Document layout analysis data
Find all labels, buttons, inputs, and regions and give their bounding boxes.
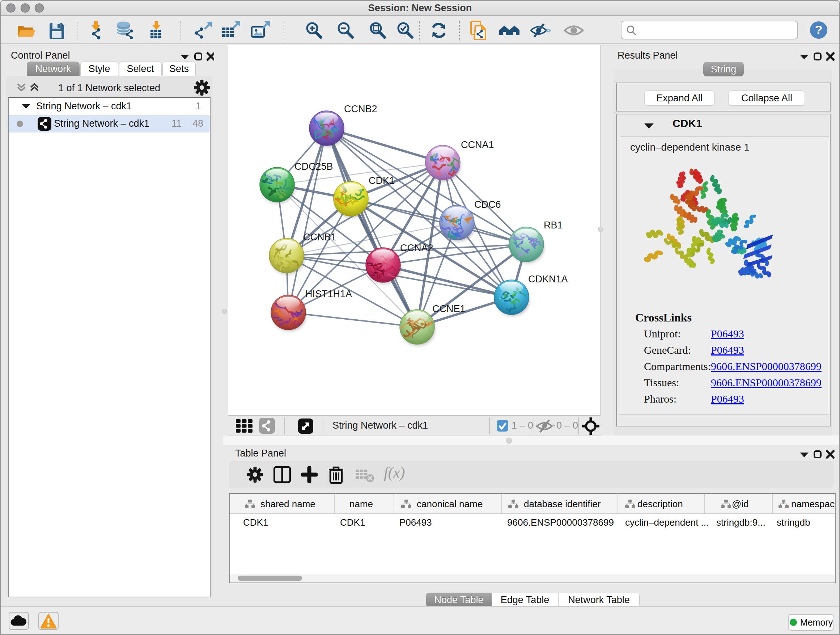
svg-text:?: ? <box>815 23 823 36</box>
svg-text:CDKN1A: CDKN1A <box>528 274 568 285</box>
svg-text:RB1: RB1 <box>544 220 563 231</box>
svg-text:CDK1: CDK1 <box>369 175 395 186</box>
svg-text:CCNB1: CCNB1 <box>303 232 336 242</box>
svg-text:CCNA2: CCNA2 <box>400 242 433 253</box>
svg-text:CDC25B: CDC25B <box>294 161 333 172</box>
svg-text:CDC6: CDC6 <box>474 199 501 210</box>
svg-text:HIST1H1A: HIST1H1A <box>305 288 352 299</box>
svg-text:CCNE1: CCNE1 <box>432 303 466 314</box>
svg-text:CCNA1: CCNA1 <box>461 139 494 150</box>
svg-text:CCNB2: CCNB2 <box>344 103 377 114</box>
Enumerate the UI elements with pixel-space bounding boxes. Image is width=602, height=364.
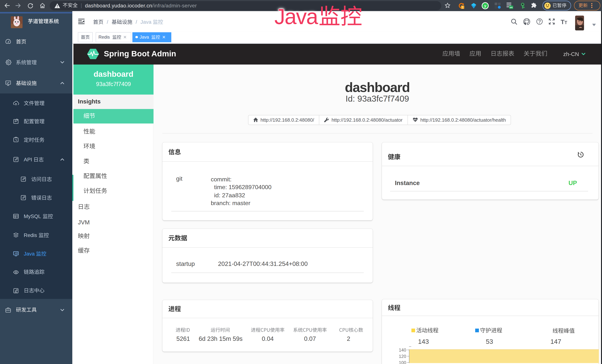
svg-text:1: 1 bbox=[462, 6, 463, 9]
svg-text:on: on bbox=[510, 6, 513, 9]
svg-text:y: y bbox=[484, 3, 486, 8]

What you should do =>
Return the records exactly as they stand, and drop every picture.

Task result =>
Find all labels, buttons, inputs, and regions and give their bounding boxes.
svg-text:?: ? <box>815 23 823 36</box>
svg-text:CDKN1A: CDKN1A <box>528 274 568 285</box>
svg-text:RB1: RB1 <box>544 220 563 231</box>
svg-text:CDK1: CDK1 <box>369 175 395 186</box>
svg-text:CCNB1: CCNB1 <box>303 232 336 242</box>
svg-text:CCNA2: CCNA2 <box>400 242 433 253</box>
svg-text:CDC25B: CDC25B <box>294 161 333 172</box>
svg-text:CDC6: CDC6 <box>474 199 501 210</box>
svg-text:HIST1H1A: HIST1H1A <box>305 288 352 299</box>
svg-text:CCNE1: CCNE1 <box>432 303 466 314</box>
svg-text:CCNA1: CCNA1 <box>461 139 494 150</box>
svg-text:CCNB2: CCNB2 <box>344 103 377 114</box>
Enumerate the UI elements with pixel-space bounding boxes. Image is width=602, height=364.
svg-text:1: 1 bbox=[462, 6, 463, 9]
svg-text:on: on bbox=[510, 6, 513, 9]
svg-text:y: y bbox=[484, 3, 486, 8]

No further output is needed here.